* _WHAT TO PRODUCE_
Of the lines in the data below, write out exactly those from the one holding "público, os artigos" through the one holding "momento em seu", both included.
^^^^
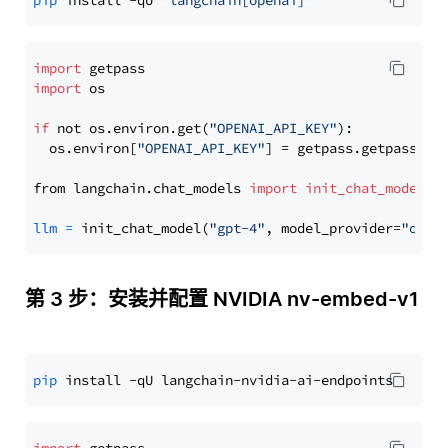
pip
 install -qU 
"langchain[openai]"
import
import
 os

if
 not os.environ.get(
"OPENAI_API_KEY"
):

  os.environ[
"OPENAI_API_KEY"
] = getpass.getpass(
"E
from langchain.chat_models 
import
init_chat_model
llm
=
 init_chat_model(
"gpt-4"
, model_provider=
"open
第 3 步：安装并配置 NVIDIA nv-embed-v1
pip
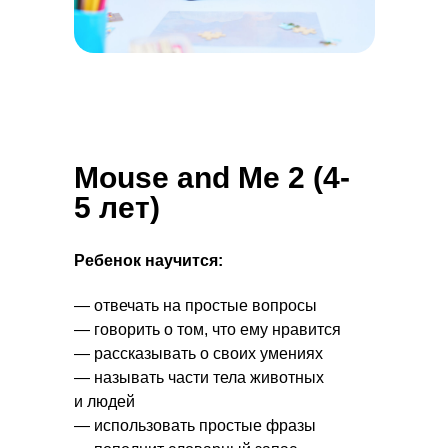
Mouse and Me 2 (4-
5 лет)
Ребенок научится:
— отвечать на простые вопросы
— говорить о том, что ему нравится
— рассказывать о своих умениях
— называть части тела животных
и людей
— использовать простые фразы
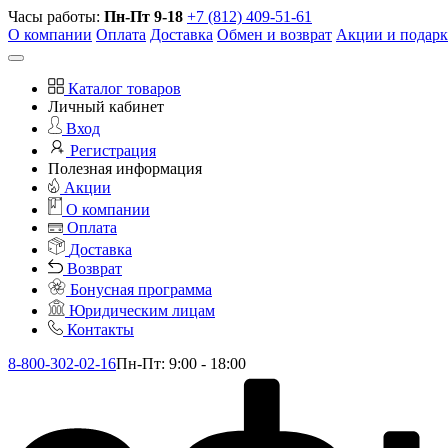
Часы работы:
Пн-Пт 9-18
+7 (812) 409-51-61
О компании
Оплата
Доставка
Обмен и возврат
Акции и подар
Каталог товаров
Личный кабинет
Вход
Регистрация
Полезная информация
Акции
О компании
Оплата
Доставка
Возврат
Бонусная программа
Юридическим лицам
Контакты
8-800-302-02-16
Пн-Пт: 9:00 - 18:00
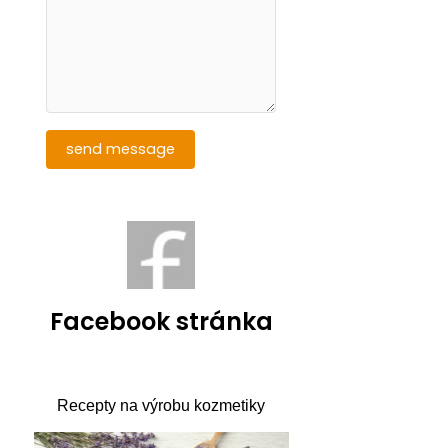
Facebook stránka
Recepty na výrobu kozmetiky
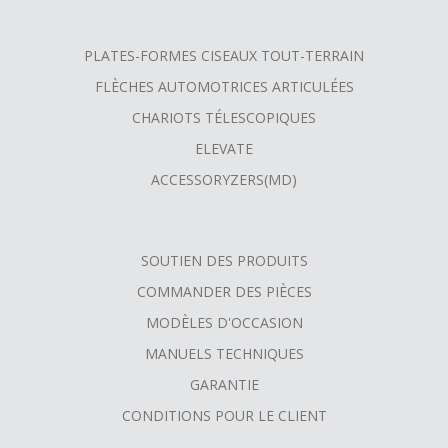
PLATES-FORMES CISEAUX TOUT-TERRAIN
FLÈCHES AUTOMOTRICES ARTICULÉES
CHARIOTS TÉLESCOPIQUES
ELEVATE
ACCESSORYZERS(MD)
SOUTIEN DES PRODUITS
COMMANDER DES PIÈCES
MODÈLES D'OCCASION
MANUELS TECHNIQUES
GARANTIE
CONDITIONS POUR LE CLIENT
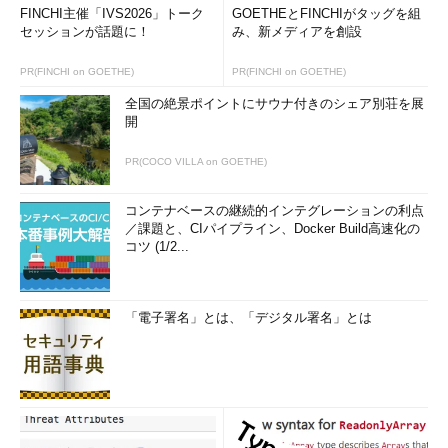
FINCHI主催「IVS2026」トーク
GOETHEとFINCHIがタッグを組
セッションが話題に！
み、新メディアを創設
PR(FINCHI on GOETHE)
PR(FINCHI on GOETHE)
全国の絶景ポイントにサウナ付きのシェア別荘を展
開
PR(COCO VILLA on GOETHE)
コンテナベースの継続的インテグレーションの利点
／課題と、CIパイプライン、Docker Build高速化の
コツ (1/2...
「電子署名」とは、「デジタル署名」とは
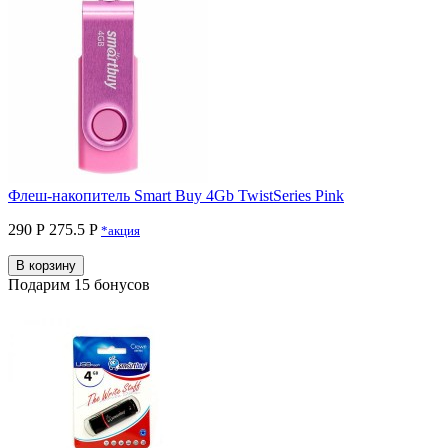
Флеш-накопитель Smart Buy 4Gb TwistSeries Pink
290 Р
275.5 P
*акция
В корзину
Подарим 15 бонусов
^^^^
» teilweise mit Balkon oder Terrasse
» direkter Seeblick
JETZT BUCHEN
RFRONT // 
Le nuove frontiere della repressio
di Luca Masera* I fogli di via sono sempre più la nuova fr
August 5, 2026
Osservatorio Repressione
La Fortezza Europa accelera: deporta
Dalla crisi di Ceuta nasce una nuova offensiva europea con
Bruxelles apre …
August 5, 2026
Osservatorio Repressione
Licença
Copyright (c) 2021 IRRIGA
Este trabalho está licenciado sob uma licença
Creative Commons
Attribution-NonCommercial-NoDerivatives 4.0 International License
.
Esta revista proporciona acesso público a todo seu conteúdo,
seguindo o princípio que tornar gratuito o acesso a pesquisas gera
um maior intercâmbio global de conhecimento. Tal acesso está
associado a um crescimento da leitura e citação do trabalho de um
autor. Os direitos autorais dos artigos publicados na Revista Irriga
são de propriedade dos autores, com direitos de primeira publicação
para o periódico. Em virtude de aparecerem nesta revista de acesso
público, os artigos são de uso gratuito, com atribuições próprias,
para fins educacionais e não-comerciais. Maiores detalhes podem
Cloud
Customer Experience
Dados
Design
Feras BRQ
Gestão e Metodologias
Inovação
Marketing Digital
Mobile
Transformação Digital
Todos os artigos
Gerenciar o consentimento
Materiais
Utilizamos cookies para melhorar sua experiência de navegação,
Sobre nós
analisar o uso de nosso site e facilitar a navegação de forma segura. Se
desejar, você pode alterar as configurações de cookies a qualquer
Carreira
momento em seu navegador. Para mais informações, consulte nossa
^^^^
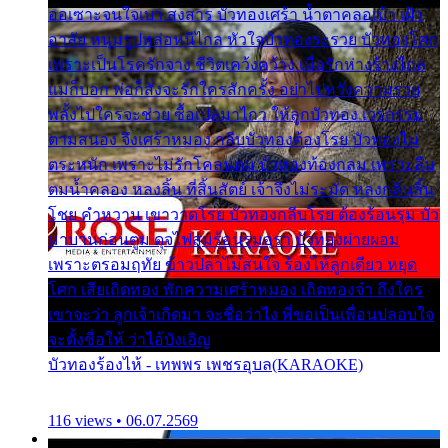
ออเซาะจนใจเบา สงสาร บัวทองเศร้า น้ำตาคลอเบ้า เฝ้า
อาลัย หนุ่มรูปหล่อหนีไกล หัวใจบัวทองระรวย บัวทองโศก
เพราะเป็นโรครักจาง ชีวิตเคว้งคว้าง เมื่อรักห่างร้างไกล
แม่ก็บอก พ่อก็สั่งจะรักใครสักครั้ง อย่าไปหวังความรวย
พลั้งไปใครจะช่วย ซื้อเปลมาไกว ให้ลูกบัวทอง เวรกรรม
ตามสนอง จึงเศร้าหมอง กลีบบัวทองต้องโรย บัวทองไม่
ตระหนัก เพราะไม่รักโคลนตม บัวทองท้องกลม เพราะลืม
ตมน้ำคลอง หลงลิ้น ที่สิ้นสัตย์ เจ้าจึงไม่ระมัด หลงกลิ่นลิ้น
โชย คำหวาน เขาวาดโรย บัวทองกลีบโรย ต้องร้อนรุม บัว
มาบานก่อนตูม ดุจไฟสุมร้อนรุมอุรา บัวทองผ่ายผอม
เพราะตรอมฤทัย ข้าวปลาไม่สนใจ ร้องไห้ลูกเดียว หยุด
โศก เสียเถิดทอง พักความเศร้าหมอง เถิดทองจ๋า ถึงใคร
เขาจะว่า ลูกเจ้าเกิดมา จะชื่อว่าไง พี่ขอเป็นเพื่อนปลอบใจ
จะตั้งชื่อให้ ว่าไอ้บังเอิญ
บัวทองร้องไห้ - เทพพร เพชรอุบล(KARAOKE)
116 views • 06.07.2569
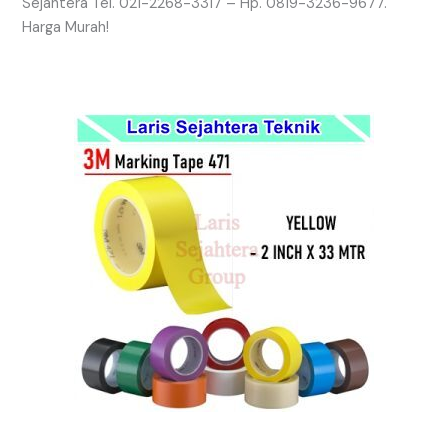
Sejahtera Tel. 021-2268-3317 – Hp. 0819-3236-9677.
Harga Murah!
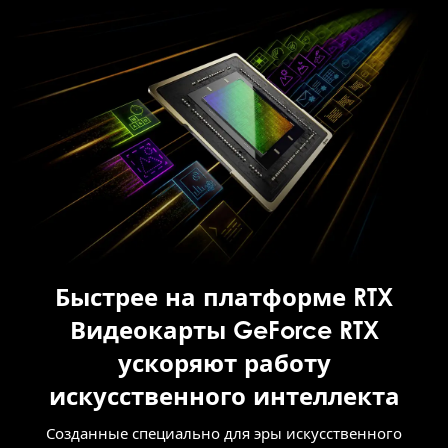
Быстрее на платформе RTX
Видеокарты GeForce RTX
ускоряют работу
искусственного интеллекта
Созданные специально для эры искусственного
^^^^
* _EXERCISE ANSWER_
público, os artigos são de uso gratuito, com atribuições próprias,
para fins educacionais e não-comerciais. Maiores detalhes podem
Cloud
Customer Experience
Dados
Design
Feras BRQ
Gestão e Metodologias
Inovação
Marketing Digital
Mobile
Transformação Digital
Todos os artigos
Gerenciar o consentimento
Materiais
Utilizamos cookies para melhorar sua experiência de navegação,
Sobre nós
analisar o uso de nosso site e facilitar a navegação de forma segura. Se
desejar, você pode alterar as configurações de cookies a qualquer
Carreira
momento em seu navegador. Para mais informações, consulte nossa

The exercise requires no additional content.